-- Opening Marker --

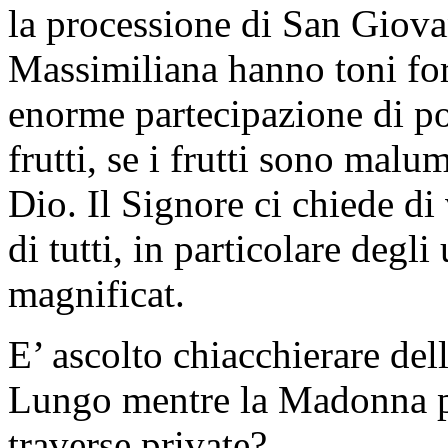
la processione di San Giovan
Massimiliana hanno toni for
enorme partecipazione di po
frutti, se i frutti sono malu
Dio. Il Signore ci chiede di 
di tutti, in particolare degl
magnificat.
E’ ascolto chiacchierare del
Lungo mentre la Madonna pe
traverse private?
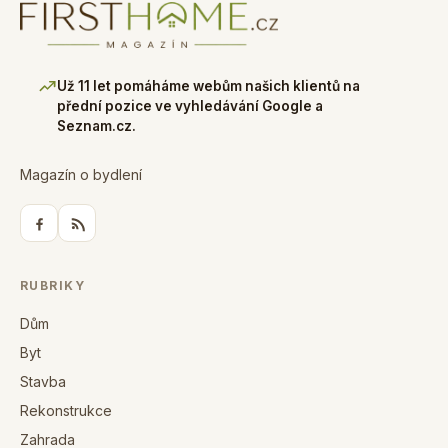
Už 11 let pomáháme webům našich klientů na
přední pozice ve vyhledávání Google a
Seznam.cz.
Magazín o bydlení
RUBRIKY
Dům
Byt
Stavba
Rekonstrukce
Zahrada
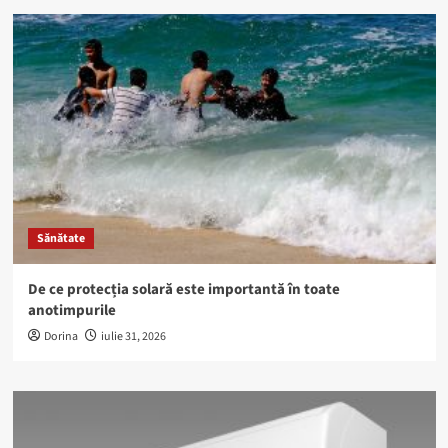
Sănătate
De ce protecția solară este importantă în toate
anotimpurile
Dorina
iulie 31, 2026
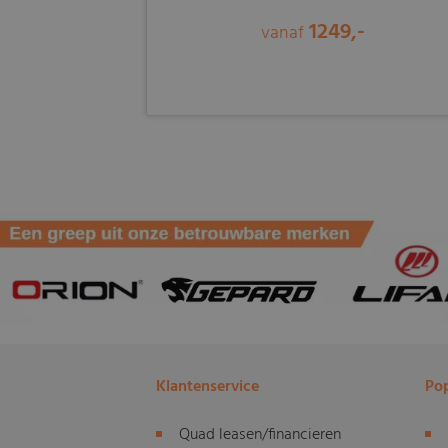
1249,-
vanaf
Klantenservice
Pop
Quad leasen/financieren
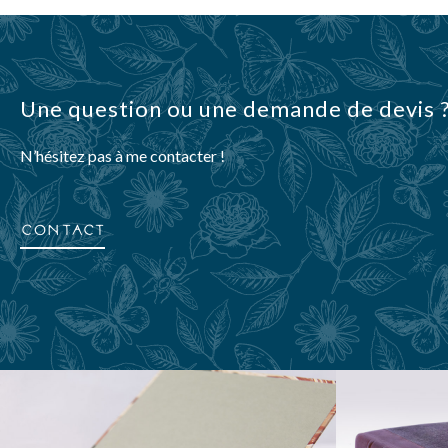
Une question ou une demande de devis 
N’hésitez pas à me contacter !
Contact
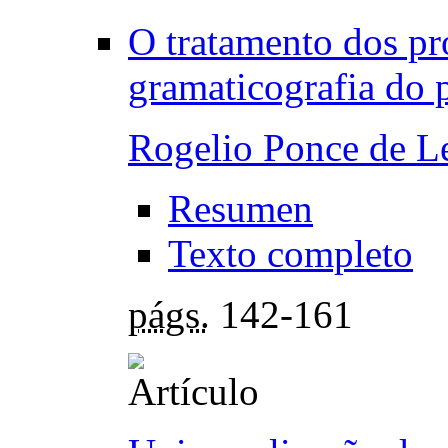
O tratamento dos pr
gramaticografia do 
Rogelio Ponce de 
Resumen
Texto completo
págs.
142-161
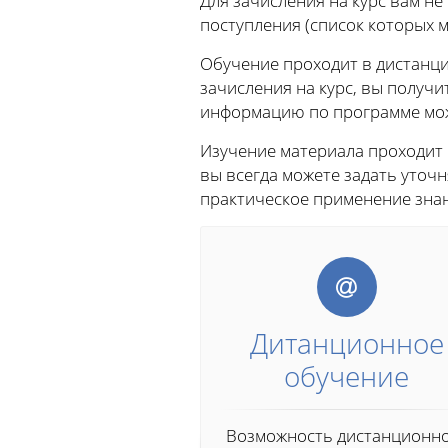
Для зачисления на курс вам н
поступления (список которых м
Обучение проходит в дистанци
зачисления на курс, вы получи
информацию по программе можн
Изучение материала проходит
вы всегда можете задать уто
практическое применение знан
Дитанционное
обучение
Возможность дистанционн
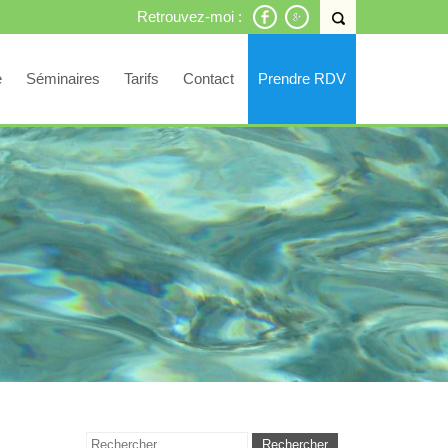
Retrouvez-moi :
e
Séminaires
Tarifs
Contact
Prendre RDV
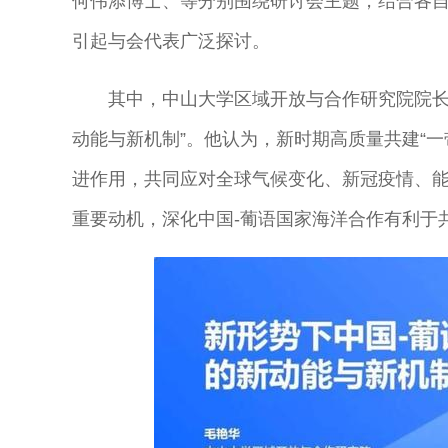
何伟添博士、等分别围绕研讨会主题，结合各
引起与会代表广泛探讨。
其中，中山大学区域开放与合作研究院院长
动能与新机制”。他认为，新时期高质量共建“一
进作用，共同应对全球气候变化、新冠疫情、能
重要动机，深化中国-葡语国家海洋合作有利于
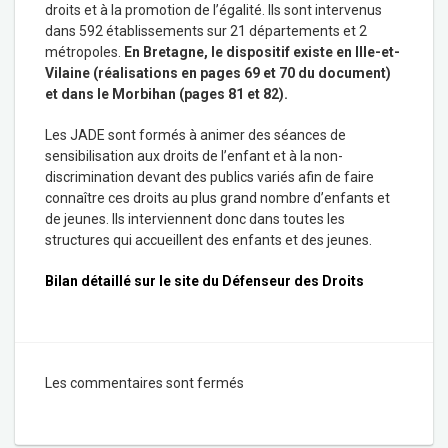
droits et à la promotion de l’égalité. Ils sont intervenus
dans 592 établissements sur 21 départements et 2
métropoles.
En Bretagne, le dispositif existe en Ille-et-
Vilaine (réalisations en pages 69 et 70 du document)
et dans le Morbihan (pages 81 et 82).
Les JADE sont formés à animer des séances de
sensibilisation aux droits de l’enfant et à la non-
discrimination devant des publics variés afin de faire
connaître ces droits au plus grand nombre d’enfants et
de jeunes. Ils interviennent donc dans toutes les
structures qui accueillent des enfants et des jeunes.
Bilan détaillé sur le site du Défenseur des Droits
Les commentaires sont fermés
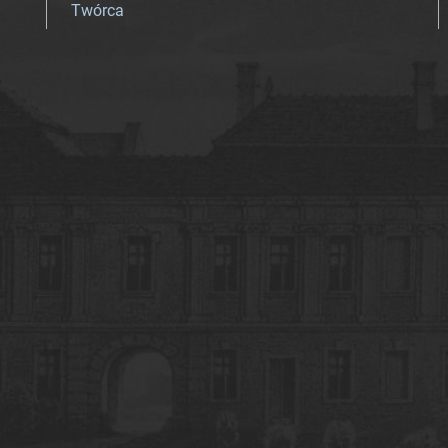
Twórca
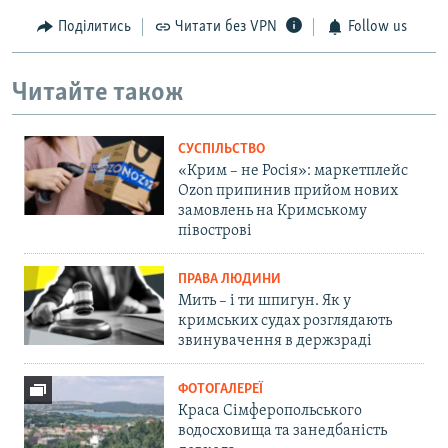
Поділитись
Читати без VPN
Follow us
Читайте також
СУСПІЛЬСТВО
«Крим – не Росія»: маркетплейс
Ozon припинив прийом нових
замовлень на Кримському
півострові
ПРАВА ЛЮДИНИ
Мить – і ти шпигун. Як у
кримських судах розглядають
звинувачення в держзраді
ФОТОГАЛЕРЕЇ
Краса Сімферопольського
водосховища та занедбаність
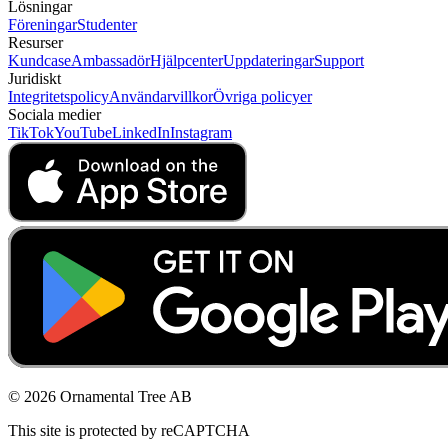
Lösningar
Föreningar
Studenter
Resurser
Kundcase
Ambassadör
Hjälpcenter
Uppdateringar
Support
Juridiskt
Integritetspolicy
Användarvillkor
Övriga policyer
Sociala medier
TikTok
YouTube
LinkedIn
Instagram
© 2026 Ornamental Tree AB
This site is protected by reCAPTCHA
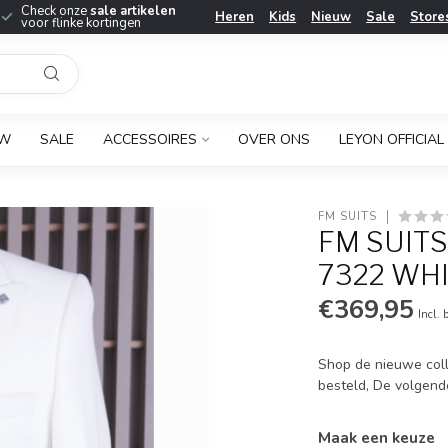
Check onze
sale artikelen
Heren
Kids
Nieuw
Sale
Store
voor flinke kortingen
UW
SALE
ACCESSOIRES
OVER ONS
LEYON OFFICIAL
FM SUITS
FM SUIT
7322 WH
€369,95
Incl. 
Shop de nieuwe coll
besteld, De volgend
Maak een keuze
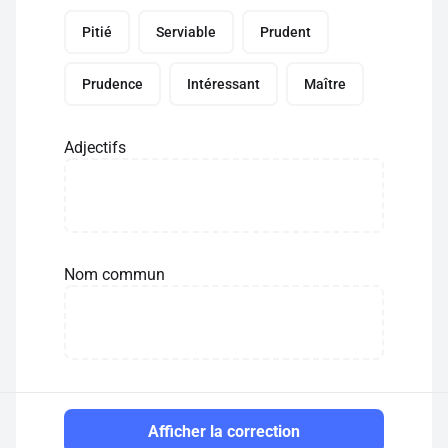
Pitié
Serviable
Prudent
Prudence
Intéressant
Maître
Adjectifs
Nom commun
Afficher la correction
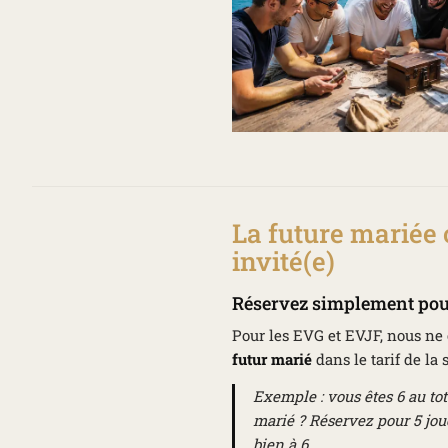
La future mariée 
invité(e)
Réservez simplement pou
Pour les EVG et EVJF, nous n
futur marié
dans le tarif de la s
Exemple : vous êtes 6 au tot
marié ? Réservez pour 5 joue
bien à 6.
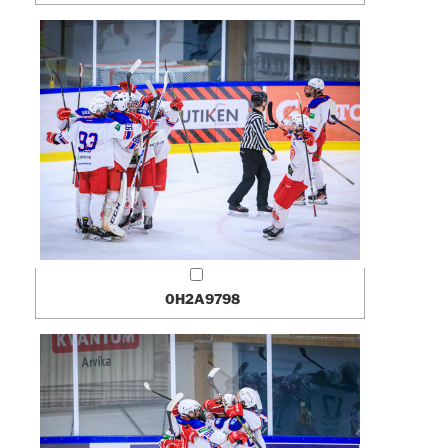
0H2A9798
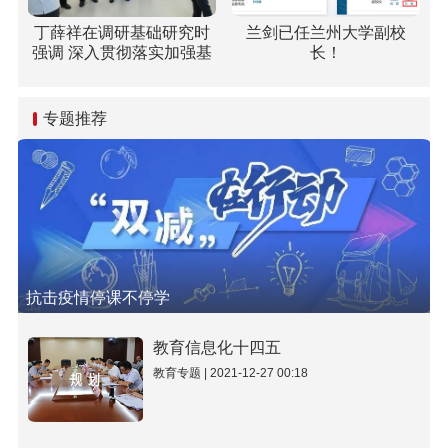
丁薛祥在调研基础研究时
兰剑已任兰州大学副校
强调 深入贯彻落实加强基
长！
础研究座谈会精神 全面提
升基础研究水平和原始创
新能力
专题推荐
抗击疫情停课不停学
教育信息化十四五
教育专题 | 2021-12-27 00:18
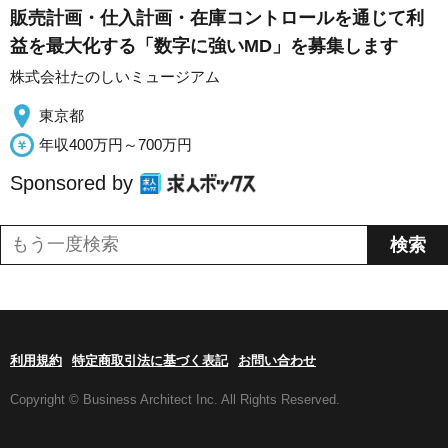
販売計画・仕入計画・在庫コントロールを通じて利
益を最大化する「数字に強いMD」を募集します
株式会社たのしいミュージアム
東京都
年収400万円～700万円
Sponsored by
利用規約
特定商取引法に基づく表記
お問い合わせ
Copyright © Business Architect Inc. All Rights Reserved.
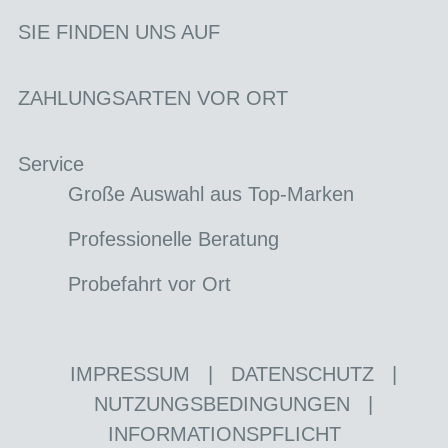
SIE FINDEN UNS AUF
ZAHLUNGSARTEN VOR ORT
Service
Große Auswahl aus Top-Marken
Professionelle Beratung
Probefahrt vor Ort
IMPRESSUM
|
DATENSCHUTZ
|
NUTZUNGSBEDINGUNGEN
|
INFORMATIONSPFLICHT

-- Closing Marker --

All of the entries above should be copied exactly, with the images left out.

la processione di San Giovan
Massimiliana hanno toni for
enorme partecipazione di po
frutti, se i frutti sono malu
Dio. Il Signore ci chiede di 
di tutti, in particolare degl
magnificat.
E’ ascolto chiacchierare del
Lungo mentre la Madonna pe
traverse private?
Už 11 let pomáháme webům našich klientů na
přední pozice ve vyhledávání Google a
Seznam.cz.
Magazín o bydlení
RUBRIKY
Dům
Byt
Stavba
Rekonstrukce
Zahrada
Sănătate
De ce protecția solară este importantă în toate
anotimpurile
Dorina
iulie 31, 2026
1249,-
vanaf
Klantenservice
Pop
Quad leasen/financieren
Une question ou une demande de devis 
N’hésitez pas à me contacter !
Contact
O tratamento dos pr
gramaticografia do 
Rogelio Ponce de 
Resumen
Texto completo
págs.
142-161
Для зачисления на курс вам н
поступления (список которых м
Обучение проходит в дистанци
зачисления на курс, вы получи
информацию по программе можн
Изучение материала проходит
вы всегда можете задать уто
практическое применение знан
Дитанционное
обучение
Возможность дистанционн
Retrouvez-moi :
e
Séminaires
Tarifs
Contact
Prendre RDV
何伟添博士、等分别围绕研讨会主题，结合各
引起与会代表广泛探讨。
其中，中山大学区域开放与合作研究院院长
动能与新机制”。他认为，新时期高质量共建“一
进作用，共同应对全球气候变化、新冠疫情、能
重要动机，深化中国-葡语国家海洋合作有利于
droits et à la promotion de l’égalité. Ils sont intervenus
dans 592 établissements sur 21 départements et 2
métropoles.
En Bretagne, le dispositif existe en Ille-et-
Vilaine (réalisations en pages 69 et 70 du document)
et dans le Morbihan (pages 81 et 82).
Les JADE sont formés à animer des séances de
sensibilisation aux droits de l’enfant et à la non-
discrimination devant des publics variés afin de faire
connaître ces droits au plus grand nombre d’enfants et
de jeunes. Ils interviennent donc dans toutes les
structures qui accueillent des enfants et des jeunes.
Bilan détaillé sur le site du Défenseur des Droits
Les commentaires sont fermés
Twórca
Поділитись
Читати без VPN
Follow us
Читайте також
СУСПІЛЬСТВО
«Крим – не Росія»: маркетплейс
Ozon припинив прийом нових
замовлень на Кримському
півострові
ПРАВА ЛЮДИНИ
Мить – і ти шпигун. Як у
кримських судах розглядають
звинувачення в держзраді
ФОТОГАЛЕРЕЇ
Краса Сімферопольського
водосховища та занедбаність
Lösningar
Föreningar
Studenter
Resurser
Kundcase
Ambassadör
Hjälpcenter
Uppdateringar
Support
Juridiskt
Integritetspolicy
Användarvillkor
Övriga policyer
Sociala medier
TikTok
YouTube
LinkedIn
Instagram
© 2026 Ornamental Tree AB
This site is protected by reCAPTCHA
Check onze
sale artikelen
Heren
Kids
Nieuw
Sale
Store
voor flinke kortingen
UW
SALE
ACCESSOIRES
OVER ONS
LEYON OFFICIAL
FM SUITS
FM SUIT
7322 WH
€369,95
Incl. 
Shop de nieuwe coll
besteld, De volgend
Maak een keuze
Pitié
Serviable
Prudent
Prudence
Intéressant
Maître
Adjectifs
Nom commun
Afficher la correction
La future mariée 
invité(e)
Réservez simplement pou
Pour les EVG et EVJF, nous n
futur marié
dans le tarif de la s
Exemple : vous êtes 6 au tot
marié ? Réservez pour 5 joue
bien à 6.
0H2A9798
丁薛祥在调研基础研究时
兰剑已任兰州大学副校
强调 深入贯彻落实加强基
长！
础研究座谈会精神 全面提
升基础研究水平和原始创
新能力
专题推荐
抗击疫情停课不停学
教育信息化十四五
教育专题 | 2021-12-27 00:18
販売計画・仕入計画・在庫コントロールを通じて利
益を最大化する「数字に強いMD」を募集します
株式会社たのしいミュージアム
東京都
年収400万円～700万円
Sponsored by
利用規約
特定商取引法に基づく表記
お問い合わせ
Copyright © Business Architect Inc. All Rights Reserved.
SIE FINDEN UNS AUF
ZAHLUNGSARTEN VOR ORT
Service
Große Auswahl aus Top-Marken
Professionelle Beratung
Probefahrt vor Ort
IMPRESSUM
|
DATENSCHUTZ
|
NUTZUNGSBEDINGUNGEN
|
INFORMATIONSPFLICHT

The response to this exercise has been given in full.